====== Records provided
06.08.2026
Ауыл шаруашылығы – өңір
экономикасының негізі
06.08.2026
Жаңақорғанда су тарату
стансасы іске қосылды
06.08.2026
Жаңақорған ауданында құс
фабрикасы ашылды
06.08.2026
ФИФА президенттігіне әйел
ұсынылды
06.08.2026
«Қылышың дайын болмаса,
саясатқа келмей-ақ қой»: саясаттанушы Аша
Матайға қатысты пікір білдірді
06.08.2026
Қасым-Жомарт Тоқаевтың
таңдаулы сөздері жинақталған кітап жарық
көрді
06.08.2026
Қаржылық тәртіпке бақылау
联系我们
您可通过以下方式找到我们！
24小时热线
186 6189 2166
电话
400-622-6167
============
====== Records provided
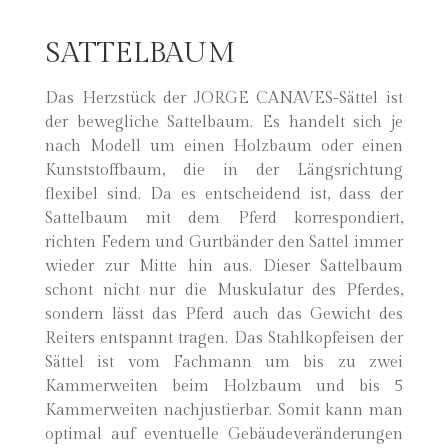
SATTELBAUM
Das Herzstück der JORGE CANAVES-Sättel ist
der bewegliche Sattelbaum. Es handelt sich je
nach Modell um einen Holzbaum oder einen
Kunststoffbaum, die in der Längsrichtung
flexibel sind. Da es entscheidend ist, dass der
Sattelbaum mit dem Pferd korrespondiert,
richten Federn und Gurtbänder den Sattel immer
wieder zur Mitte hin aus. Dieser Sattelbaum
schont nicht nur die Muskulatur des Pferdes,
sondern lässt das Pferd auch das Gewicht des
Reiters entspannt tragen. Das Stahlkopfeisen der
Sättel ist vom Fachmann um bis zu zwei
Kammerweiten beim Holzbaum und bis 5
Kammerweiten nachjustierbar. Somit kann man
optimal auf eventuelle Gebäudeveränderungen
============
#### Task requirements:
Scan the records for lines with the string "Holzbaum". Give the number of such lines and nothing else.

#### Result of the exercise:
2